La noche era igual de desapacible. Era
un febrero que comenzaba lluvioso, aunque no eran intensas y podía
volar bajo las nubes sin problemas. Tardaría horas en recorrer una
distancia tan amplia, pero llegaría justo en el momento justo en el
cual ella saliera a cazar. Había hecho cálculos exactos para
averiguar el horario en el cual lograría alcanzarla.
Sin embargo, New Orleans había vivido
una noche agitada. La tormenta eléctrica de la noche anterior había
dejado algunos barrios sin luz. Al menos había arreciado y pese a lo
encapotado que se hallaba el firmamento, el cual estaba cubierto de
nubes grises, no llovería y la temperatura rondaba los dieciséis
grados. Pese a todo estaba aún empapado y nada más aterrizar en
Sugar Devil Islan sentí como mis botas se embarraban.
—¿Qué haces aquí?—escuché su
voz y dirigí mi mirada hacia ella.
Estaba en la escalera del refugio que
habían construido obreros que habían acabado siendo pasto de los
caimanes. Ella misma se había encargado que nadie conociese aquel
enorme misterio. La mayoría de los que allí habían ido no
regresaron jamás a sus casas. Y sin embargo yo me hallaba allí de
pie frente a ella, con el rostro aún congestionado por los celos y
también por el sufrimiento de saber que estaba lejos de mis brazos.

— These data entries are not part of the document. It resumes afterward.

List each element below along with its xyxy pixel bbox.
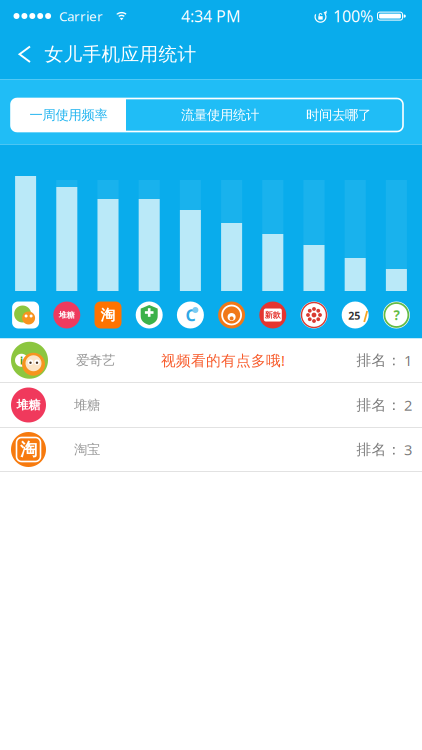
staticText: 淘 [100, 306, 116, 324]
staticText: 时间去哪了 [306, 107, 371, 123]
staticText: 爱奇艺 [76, 352, 115, 368]
staticText: Carrier [59, 7, 103, 25]
button[interactable]: 一周使用频率 [11, 98, 126, 132]
staticText: 堆糖 [59, 310, 75, 320]
staticText: 1 [404, 350, 412, 370]
staticText: 排名： [356, 351, 402, 369]
button[interactable]: 时间去哪了 [278, 98, 398, 132]
staticText: 排名： [356, 440, 402, 458]
staticText: i [20, 353, 23, 367]
staticText: 淘宝 [74, 441, 100, 458]
staticText: 排名： [356, 396, 402, 414]
staticText: 堆糖 [74, 397, 100, 413]
staticText: 一周使用频率 [30, 107, 108, 123]
button[interactable]: i [0, 338, 422, 382]
staticText: ? [393, 306, 399, 324]
staticText: 女儿手机应用统计 [44, 43, 196, 66]
staticText: 视频看的有点多哦! [161, 350, 285, 370]
staticText: 流量使用统计 [181, 107, 259, 123]
staticText: 淘 [20, 439, 37, 460]
staticText: 100% [333, 5, 373, 27]
button[interactable]: 淘 [0, 428, 422, 471]
staticText: 2 [404, 395, 412, 415]
staticText: 3 [404, 440, 412, 459]
staticText: C [185, 304, 195, 326]
staticText: 4:34 PM [181, 5, 241, 27]
button[interactable]: 堆糖 [0, 383, 422, 427]
button[interactable]: 流量使用统计 [150, 98, 290, 132]
staticText: 新款 [265, 310, 281, 320]
button[interactable]: Back [0, 46, 38, 63]
staticText: 25 [348, 308, 360, 323]
staticText: 堆糖 [16, 398, 40, 412]
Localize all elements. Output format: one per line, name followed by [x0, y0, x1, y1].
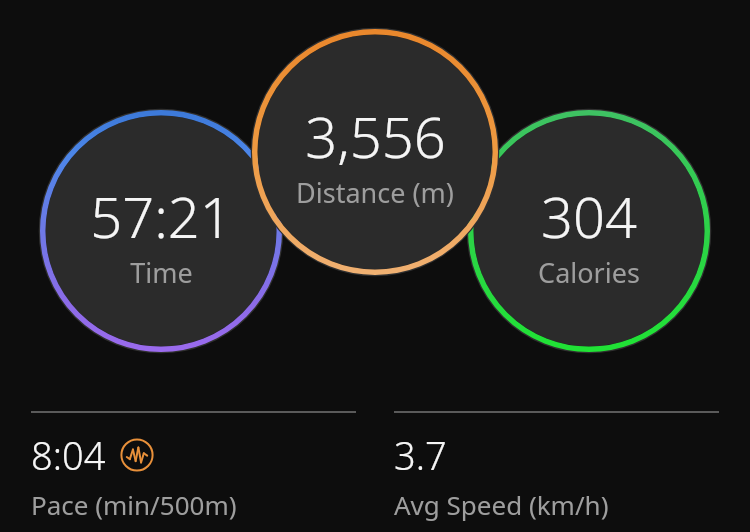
other: Pace source: heart rate sensor: [120, 438, 154, 472]
staticText: Avg Speed (km/h): [394, 487, 609, 522]
staticText: 8:04: [31, 429, 106, 481]
staticText: Pace (min/500m): [31, 487, 237, 522]
button[interactable]: 57:21: [40, 110, 282, 352]
staticText: Time: [130, 254, 193, 291]
staticText: Calories: [538, 254, 640, 291]
button[interactable]: 3,556: [252, 29, 498, 275]
staticText: 57:21: [90, 178, 232, 254]
staticText: 3,556: [305, 98, 446, 174]
staticText: Distance (m): [296, 174, 454, 211]
button[interactable]: 3.7: [375, 411, 750, 522]
staticText: 3.7: [394, 429, 447, 481]
staticText: 304: [541, 178, 637, 254]
button[interactable]: 8:04: [0, 411, 375, 522]
button[interactable]: 304: [468, 110, 710, 352]
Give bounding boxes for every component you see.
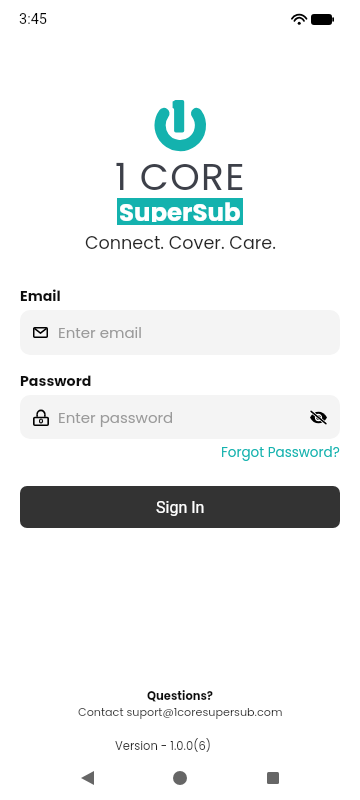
button[interactable]: Enter email	[20, 310, 340, 355]
button[interactable]: Recent apps	[251, 756, 295, 800]
staticText: Sign In	[156, 498, 205, 517]
staticText: SuperSub	[119, 195, 241, 222]
button[interactable]: Show password	[307, 406, 329, 428]
button[interactable]: Sign In	[20, 486, 340, 528]
button[interactable]: Back	[65, 756, 109, 800]
staticText: Enter password	[58, 407, 174, 428]
staticText: Email	[20, 286, 61, 306]
staticText: 1 CORE	[115, 151, 246, 204]
button[interactable]: Home	[158, 756, 202, 800]
staticText: Enter email	[58, 322, 142, 343]
staticText: Contact suport@1coresupersub.com	[78, 704, 283, 720]
staticText: 3:45	[19, 11, 47, 28]
staticText: Version - 1.0.0(6)	[115, 738, 211, 754]
staticText: Questions?	[147, 688, 214, 704]
button[interactable]: Forgot Password?	[221, 443, 340, 462]
staticText: Connect. Cover. Care.	[85, 231, 276, 256]
button[interactable]: Enter password	[20, 395, 340, 439]
staticText: Password	[20, 371, 92, 391]
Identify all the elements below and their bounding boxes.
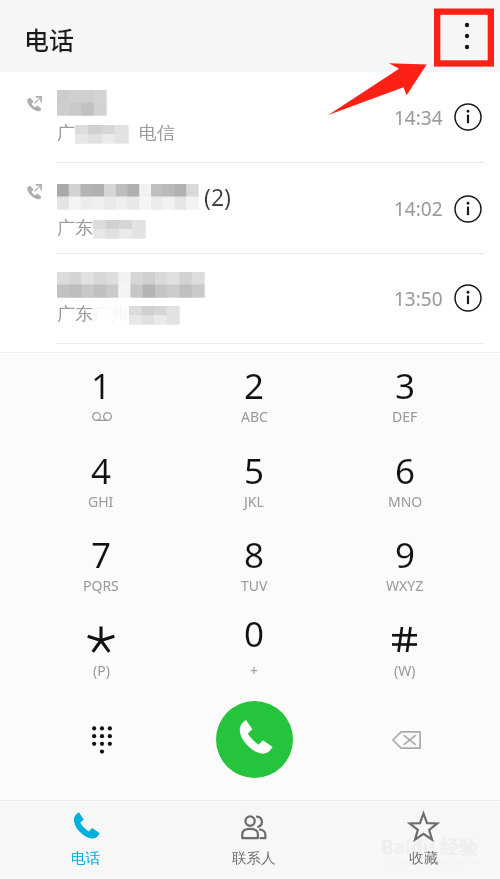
staticText: (2) bbox=[204, 181, 231, 212]
button[interactable]: Keypad bbox=[72, 715, 132, 765]
button[interactable]: Call bbox=[216, 701, 293, 778]
staticText: 14:34 bbox=[394, 105, 443, 131]
staticText: 6 bbox=[395, 447, 416, 495]
staticText: 广东 bbox=[57, 303, 93, 326]
button[interactable]: 电话 bbox=[27, 806, 143, 876]
button[interactable]: More options bbox=[434, 0, 500, 72]
button[interactable] bbox=[194, 527, 314, 605]
staticText: 0 bbox=[244, 610, 265, 658]
button[interactable] bbox=[345, 358, 465, 436]
staticText: 电话 bbox=[24, 21, 75, 57]
button[interactable]: Call details bbox=[454, 103, 482, 131]
button[interactable]: Call details bbox=[454, 284, 482, 312]
staticText: DEF bbox=[392, 407, 418, 426]
button[interactable] bbox=[41, 358, 161, 436]
button[interactable]: Call details bbox=[454, 195, 482, 223]
staticText: ABC bbox=[241, 407, 268, 426]
button[interactable] bbox=[345, 443, 465, 521]
staticText: 2 bbox=[244, 362, 265, 410]
button[interactable]: 联系人 bbox=[196, 806, 312, 876]
staticText: 广 bbox=[57, 122, 75, 145]
staticText: 8 bbox=[244, 531, 265, 579]
button[interactable] bbox=[194, 607, 314, 685]
staticText: 联系人 bbox=[232, 849, 276, 867]
staticText: 4 bbox=[91, 447, 112, 495]
button[interactable]: Backspace bbox=[376, 715, 436, 765]
staticText: JKL bbox=[244, 492, 264, 511]
staticText: MNO bbox=[388, 492, 423, 511]
button[interactable]: 广 bbox=[0, 72, 500, 162]
staticText: 14:02 bbox=[394, 196, 443, 222]
button[interactable] bbox=[345, 527, 465, 605]
button[interactable] bbox=[41, 527, 161, 605]
staticText: GHI bbox=[88, 492, 114, 511]
staticText: (P) bbox=[93, 661, 110, 680]
button[interactable] bbox=[345, 607, 465, 685]
staticText: 收藏 bbox=[409, 849, 438, 867]
staticText: jingyan.baidu.com bbox=[383, 853, 479, 868]
staticText: 1 bbox=[91, 362, 112, 410]
button[interactable]: (2) bbox=[0, 162, 500, 254]
staticText: 5 bbox=[244, 447, 265, 495]
staticText: PQRS bbox=[83, 576, 119, 595]
staticText: Baidu 经验 bbox=[381, 834, 478, 860]
staticText: (W) bbox=[394, 661, 416, 680]
button[interactable] bbox=[41, 443, 161, 521]
staticText: 7 bbox=[91, 531, 112, 579]
staticText: 13:50 bbox=[394, 286, 443, 312]
staticText: WXYZ bbox=[386, 576, 424, 595]
staticText: 电信 bbox=[139, 122, 175, 145]
button[interactable]: 广东 bbox=[0, 253, 500, 343]
button[interactable] bbox=[194, 358, 314, 436]
staticText: 3 bbox=[395, 362, 416, 410]
staticText: TUV bbox=[241, 576, 268, 595]
staticText: 电话 bbox=[71, 849, 100, 867]
staticText: 9 bbox=[395, 531, 416, 579]
staticText: + bbox=[250, 661, 259, 680]
staticText: 广东 bbox=[57, 217, 93, 240]
button[interactable]: 收藏 bbox=[365, 806, 481, 876]
button[interactable] bbox=[41, 607, 161, 685]
button[interactable] bbox=[194, 443, 314, 521]
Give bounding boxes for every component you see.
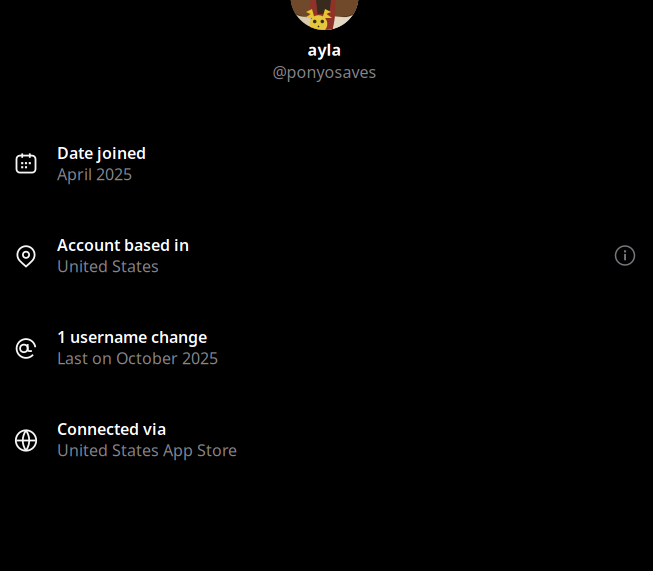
button[interactable]: Date joined	[0, 142, 653, 184]
button[interactable]: Account based in	[0, 234, 653, 276]
staticText: 1 username change	[57, 326, 207, 347]
staticText: United States	[57, 256, 159, 277]
staticText: Last on October 2025	[57, 348, 218, 369]
staticText: United States App Store	[57, 440, 237, 461]
staticText: Connected via	[57, 418, 166, 439]
staticText: Account based in	[57, 234, 189, 255]
button[interactable]: About account location	[604, 234, 646, 276]
staticText: April 2025	[57, 164, 132, 185]
staticText: Date joined	[57, 142, 146, 163]
button[interactable]: 1 username change	[0, 326, 653, 368]
staticText: ayla	[308, 39, 342, 60]
button[interactable]: ayla	[272, 0, 376, 82]
button[interactable]: Connected via	[0, 418, 653, 460]
staticText: @ponyosaves	[272, 61, 376, 82]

—Vine a buscarte—respondí sin
mover un músculo. Sabía que ella estaba furiosa por como me miraba
y por su mandíbula apretada. Tenía un aspecto muy masculino cuando
para mí como para ella era una mujer. No podía reconocerla como
hombre a pesar que compartía parte del sexo opuesto.
—No te pregunto por lo obvio—dijo
tras una amarga carcajada—. Eres tan estúpido, Arion.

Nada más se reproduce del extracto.